-- Opening Marker --
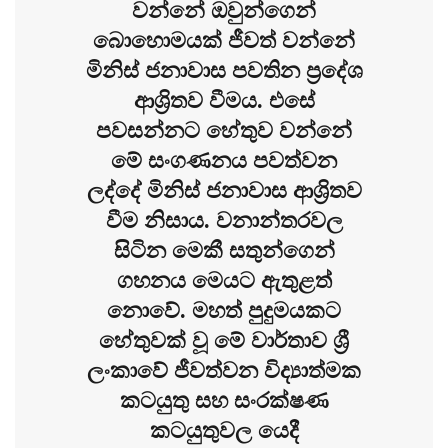
වන්නේ ඔවුන්ගෙන්
බොහොමයක් ජීවත් වන්නේ
මිනිස් ජනාවාස පවතින ප්‍රදේශ
ආශ්‍රිතව වීමය. එසේ
පවසන්නට හේතුව වන්නේ
මේ සංගණනය පවත්වන
ලද්දේ මිනිස් ජනාවාස ආශ්‍රිතව
වීම නිසාය. වනාන්තරවල
සිටින මෙකී සතුන්ගෙන්
ගහනය මෙයට ඇතුළත්
නොවේ. මහත් පුදුමයකට
හේතුවක් වූ මේ වාර්තාව ශ්‍රී
ලංකාවේ ජීවත්වන විද්‍යාත්මක
කටයුතු සහ සංරක්ෂණ
කටයුතුවල යෙදී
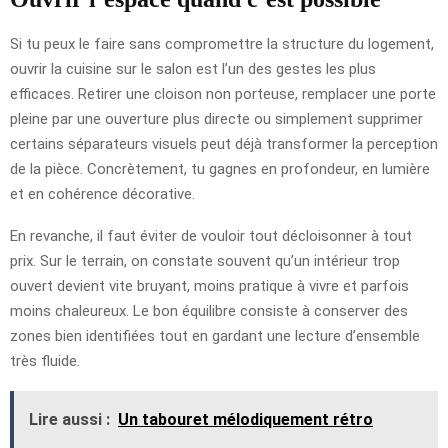
Si tu peux le faire sans compromettre la structure du logement,
ouvrir la cuisine sur le salon est l’un des gestes les plus
efficaces. Retirer une cloison non porteuse, remplacer une porte
pleine par une ouverture plus directe ou simplement supprimer
certains séparateurs visuels peut déjà transformer la perception
de la pièce. Concrètement, tu gagnes en profondeur, en lumière
et en cohérence décorative.
En revanche, il faut éviter de vouloir tout décloisonner à tout
prix. Sur le terrain, on constate souvent qu’un intérieur trop
ouvert devient vite bruyant, moins pratique à vivre et parfois
moins chaleureux. Le bon équilibre consiste à conserver des
zones bien identifiées tout en gardant une lecture d’ensemble
très fluide.
Lire aussi :
Un tabouret mélodiquement rétro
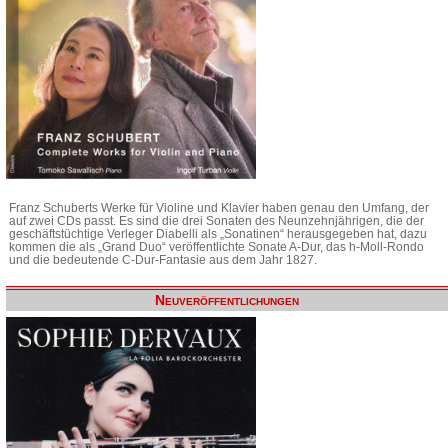
Franz Schuberts Werke für Violine und Klavier haben genau den Umfang, der
auf zwei CDs passt. Es sind die drei Sonaten des Neunzehnjährigen, die der
geschäftstüchtige Verleger Diabelli als „Sonatinen“ herausgegeben hat, dazu
kommen die als „Grand Duo“ veröffentlichte Sonate A-Dur, das h-Moll-Rondo
und die bedeutende C-Dur-Fantasie aus dem Jahr 1827.
Neuveröffentlichungen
-- Closing Marker --
EXERCISE AIM
All lines of the listing that contain the word "moins" should be copied out.

FINISHED EXERCISE
ouvert devient vite bruyant, moins pratique à vivre et parfois
moins chaleureux. Le bon équilibre consiste à conserver des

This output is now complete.